I am sure many of you will have seen the Wicking Garden Beds promoted on Gardening Australia from time to time. These are Rolls Royce garden beds. Its not all plain sailing though, at the end of the post is a controversial update!The beds are sealed garden beds with water in the base. Capillary action draws water up from the base into the soil, providing water for plants without waterlogging the soil. Because the water comes from ‘underneath’ there is no irrigation overflow, wind drift and minimal evaporation. Plants can access as much water as they need, and still have good drainage. If you do have a big rain event the water can drain out harmlessly from the overflow point about 30cm below the soil level.

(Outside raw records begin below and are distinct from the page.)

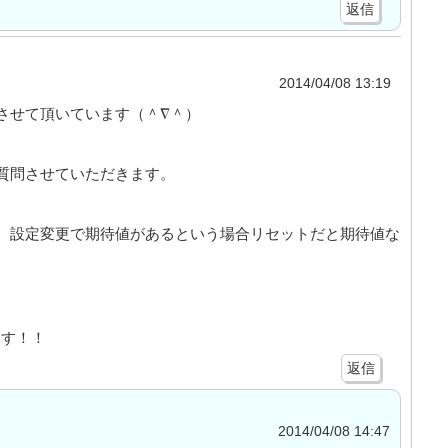
返信
2014/04/08 13:19
させて頂いています（＾∇＾）
質問させていただきます。
、設定変更で期待値があるという場合リセットだと期待値な
ます！！
返信
2014/04/08 14:47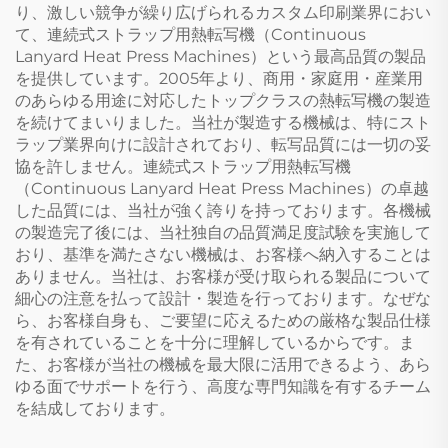
り、激しい競争が繰り広げられるカスタム印刷業界におい
て、連続式ストラップ用熱転写機（Continuous
Lanyard Heat Press Machines）という最高品質の製品
を提供しています。2005年より、商用・家庭用・産業用
のあらゆる用途に対応したトップクラスの熱転写機の製造
を続けてまいりました。当社が製造する機械は、特にスト
ラップ業界向けに設計されており、転写品質には一切の妥
協を許しません。連続式ストラップ用熱転写機
（Continuous Lanyard Heat Press Machines）の卓越
した品質には、当社が強く誇りを持っております。各機械
の製造完了後には、当社独自の品質満足度試験を実施して
おり、基準を満たさない機械は、お客様へ納入することは
ありません。当社は、お客様が受け取られる製品について
細心の注意を払って設計・製造を行っております。なぜな
ら、お客様自身も、ご要望に応えるための厳格な製品仕様
を有されていることを十分に理解しているからです。ま
た、お客様が当社の機械を最大限に活用できるよう、あら
ゆる面でサポートを行う、高度な専門知識を有するチーム
を結成しております。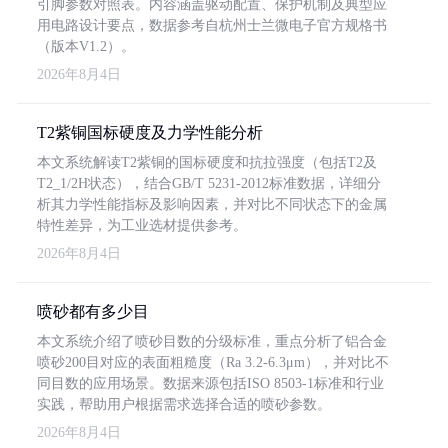
引脚参数对照表。内容涵盖驱动配置、保护机制及典型应
用电路设计要点，数据参考自杭州士兰微电子官方规格书
（版本V1.2）。
2026年8月4日
T2紫铜国标硬度及力学性能分析
本文系统解读T2紫铜的国标硬度和抗拉强度（包括T2及
T2_1/2H状态），结合GB/T 5231-2012标准数据，详细分
析其力学性能指标及影响因素，并对比不同状态下的金属
特性差异，为工业选材提供参考。
2026年8月4日
喷砂都有多少目
本文系统介绍了喷砂目数的分级标准，重点分析了铝合金
喷砂200目对应的表面粗糙度（Ra 3.2-6.3μm），并对比不
同目数的应用场景。数据来源包括ISO 8503-1标准和行业
实践，帮助用户根据需求选择合适的喷砂参数。
2026年8月4日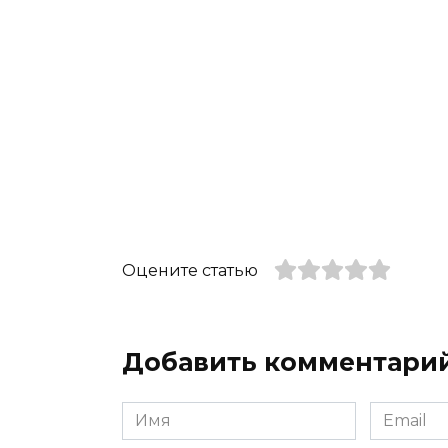
Оцените статью
Добавить комментари
Имя
Email
*
*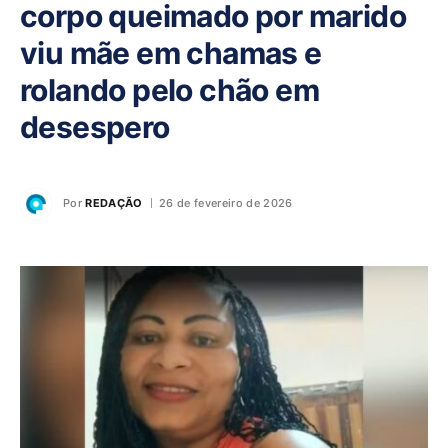
corpo queimado por marido
viu mãe em chamas e
rolando pelo chão em
desespero
Por
REDAÇÃO
26 de fevereiro de 2026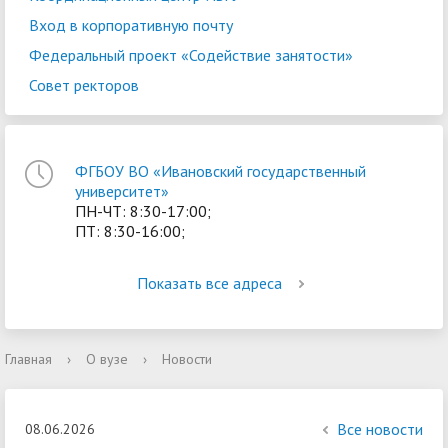
Вход в корпоративную почту
Федеральный проект «Содействие занятости»
Совет ректоров
ФГБОУ ВО «Ивановский государственный
университет»
ПН-ЧТ: 8:30-17:00;
ПТ: 8:30-16:00;
Показать все адреса
Главная
›
О вузе
›
Новости
Все новости
08.06.2026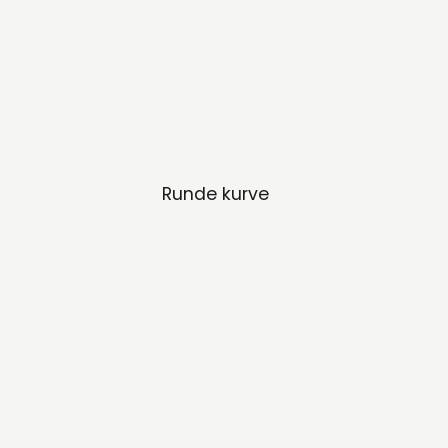
Runde kurve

Here is a diagram from the Ballarat Permaculture Guild which illustrates the concept
Gardening Australia recycled an old vegetable crate with a plastic liner, they swear by them but we at the RHAA wondered how they would work using a long, low water tank without a lid? Those inventive guys at Tankworks sell them, looking like this, they are plastic lined with a tap fitting to maintain the water level visible at the near end.
You can see from the photo we installed an old blanket for wicking effect, some pavers to maintain the water space and a plastic downpipe for refilling with.
We put a sheet of geotech fabric over the pavers to stop the soil dropping down. We put the soil level just below the outlet point to encourage wicking. Conventional wisdom is soil will wick up about 150mm and a wicking material like old carpet will lift much more. We needed a LOT of soil, our tank was 1.8m long and 0.5m high. We needed about half a cubic metre, that is a lot of sieved soil dug out of the chook pen!
At last it was time for plants, tomatoes, basil, kale, spinach, coriander, parsely and cos lettuce. I emptied a tray of worms from the worm farm in as well, they will enjoy the heavy mulching with cane straw, which keeps the soil cool and prevents evaporation.
December 2015 Update! After three months of riotous growth and heavy successive harvests of lettuce, spinach, cucumber, tomatoes, kale etc we hit a snag. Plant growth slowed. Expert referrals suggested improving the drainage of the media but the real problem is, I am over watering! Even in summer the bed only needs a top up once a week if we get any rain at all. Also the zucchini is taking over, those things are scary.